=== Your objective ===
From the line containing "1996（平成８）年３月１日、市の" to the line containing "一部、検索できない商品、並びに店舗がございます" in the entries below, reproduce every line exactly, ends included. Nothing else belongs in the copy, and no pictures.

┌─ Material provided

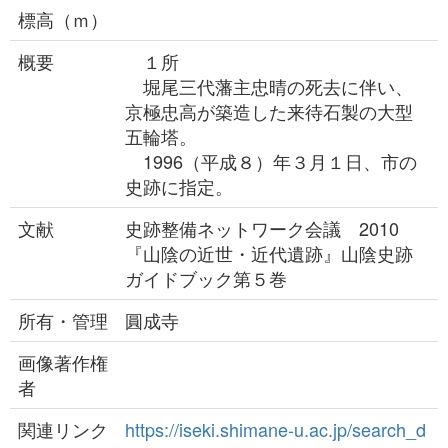
標高（ｍ）
概要
１所
堀尾三代藩主忠晴の死去に伴い、
京極忠高が築造した来待石製の大型
五輪塔。
1996（平成８）年３月１日、市の
史跡に指定。
文献
史跡整備ネットワーク会議 2010
『山陰の近世・近代遺跡』山陰史跡
ガイドブック第５巻
所有・管理
圓成寺
画像著作権
者
関連リンク
https://iseki.shimane-u.ac.jp/search_d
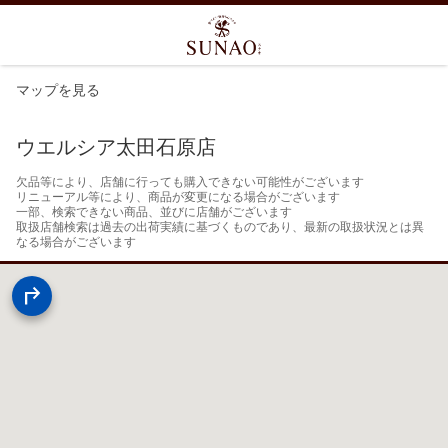
マップを見る
ウエルシア太田石原店
欠品等により、店舗に行っても購入できない可能性がございます

リニューアル等により、商品が変更になる場合がございます

一部、検索できない商品、並びに店舗がございます

取扱店舗検索は過去の出荷実績に基づくものであり、最新の取扱状況とは異
なる場合がございます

└─

=== Solution to this problem ===
1996（平成８）年３月１日、市の
史跡に指定。
文献
史跡整備ネットワーク会議 2010
『山陰の近世・近代遺跡』山陰史跡
ガイドブック第５巻
所有・管理
圓成寺
画像著作権
者
関連リンク
https://iseki.shimane-u.ac.jp/search_d
マップを見る
ウエルシア太田石原店
欠品等により、店舗に行っても購入できない可能性がございます

リニューアル等により、商品が変更になる場合がございます

一部、検索できない商品、並びに店舗がございます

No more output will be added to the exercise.